• **EXERCISE**
Give the lines below again exactly, starting with the line that holds "Mit jelent ez?" and going on through the line that holds "to opt-out of".

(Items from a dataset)
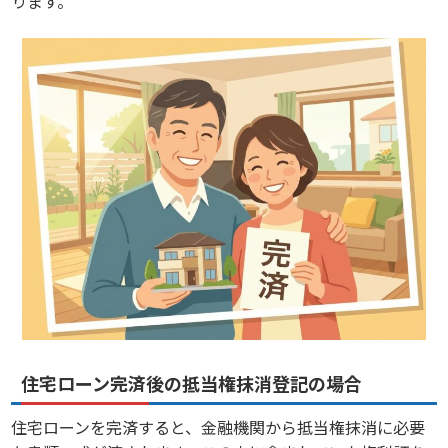
ります。
住宅ローン完済後の抵当権抹消登記の場合
住宅ローンを完済すると、金融機関から抵当権抹消に必要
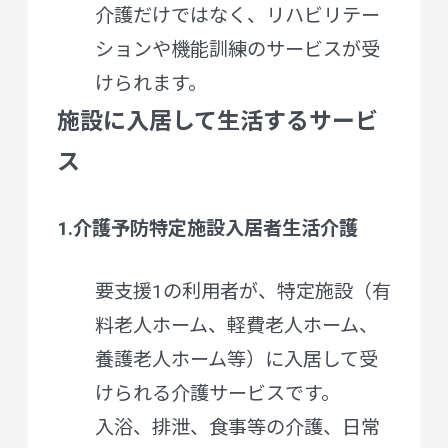
介護だけではなく、リハビリテー
ションや機能訓練のサービスが受
けられます。
施設に入居して生活するサービ
ス
1.介護予防特定施設入居者生活介護
要支援1の利用者が、特定施設（有
料老人ホーム、軽費老人ホーム、
養護老人ホーム等）に入居して受
けられる介護サービスです。
入浴、排泄、食事等の介護、日常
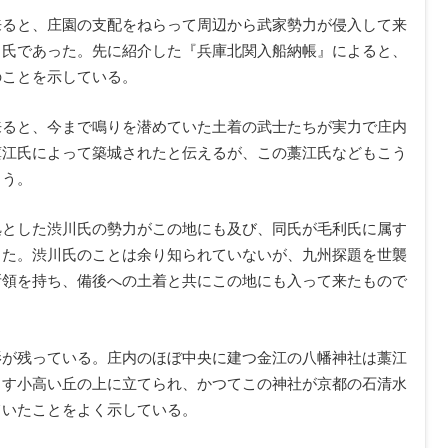
来ると、庄園の支配をねらって周辺から武家勢力が侵入して来
名氏であった。先に紹介した『兵庫北関入船納帳』によると、
のことを示している。
来ると、今まで鳴りを潜めていた土着の武士たちが実力で庄内
藁江氏によって築城されたと伝えるが、この藁江氏などもこう
ろう。
拠とした渋川氏の勢力がこの地にも及び、同氏が毛利氏に属す
した。渋川氏のことは余り知られていないが、九州探題を世襲
所領を持ち、備後への土着と共にこの地にも入って来たもので
影が残っている。庄内のほぼ中央に建つ金江の八幡神社は藁江
ろす小高い丘の上に立てられ、かつてこの神社が京都の石清水
ていたことをよく示している。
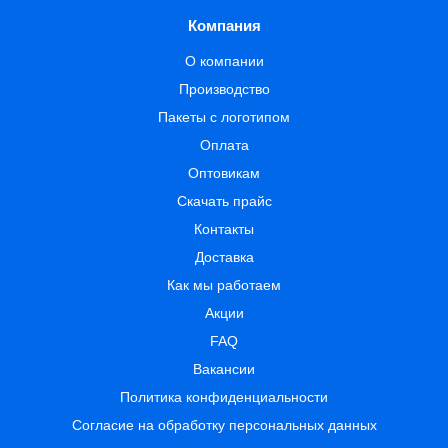
Компания
О компании
Производство
Пакеты с логотипом
Оплата
Оптовикам
Скачать прайс
Контакты
Доставка
Как мы работаем
Акции
FAQ
Вакансии
Политика конфиденциальности
Согласие на обработку персональных данных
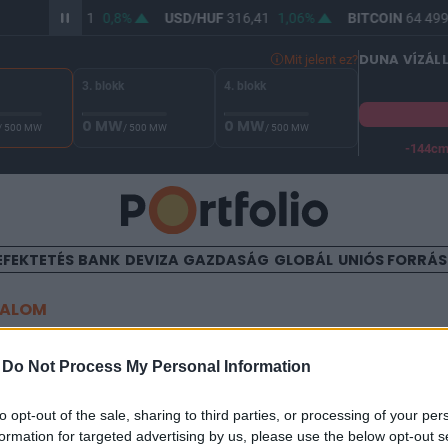
R/HUF
364,61
0,8%
USD/HUF
316,41
1,06%
BITCOIN
64 499,
DUNA VÍZÁL
Mit jelent ez?
3. blokk
4. blokk
0 MW
0 MW
/ 500 MW
/ 500 MW
/ 500 MW
-144c
A Duna vízállása Paksnál -129 cm. A biztonsági határ -144 cm,
EFEKTETÉS
BANK
DEVIZA
GAZDASÁG
GLOBÁL
UNIÓS FORRÁ
TALOM
ett az első közvélemény-ku
-
Do Not Process My Personal Information
ormány bukása után
to opt-out of the sale, sharing to third parties, or processing of your per
formation for targeted advertising by us, please use the below opt-out s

• **OUTPUT OF THE EXERCISE**
Mit jelent ez?
3. blokk
4. blokk
0 MW
0 MW
/ 500 MW
/ 500 MW
/ 500 MW
-144c
A Duna vízállása Paksnál -129 cm. A biztonsági határ -144 cm,
EFEKTETÉS
BANK
DEVIZA
GAZDASÁG
GLOBÁL
UNIÓS FORRÁ
TALOM
ett az első közvélemény-ku
-
Do Not Process My Personal Information
ormány bukása után
to opt-out of the sale, sharing to third parties, or processing of your per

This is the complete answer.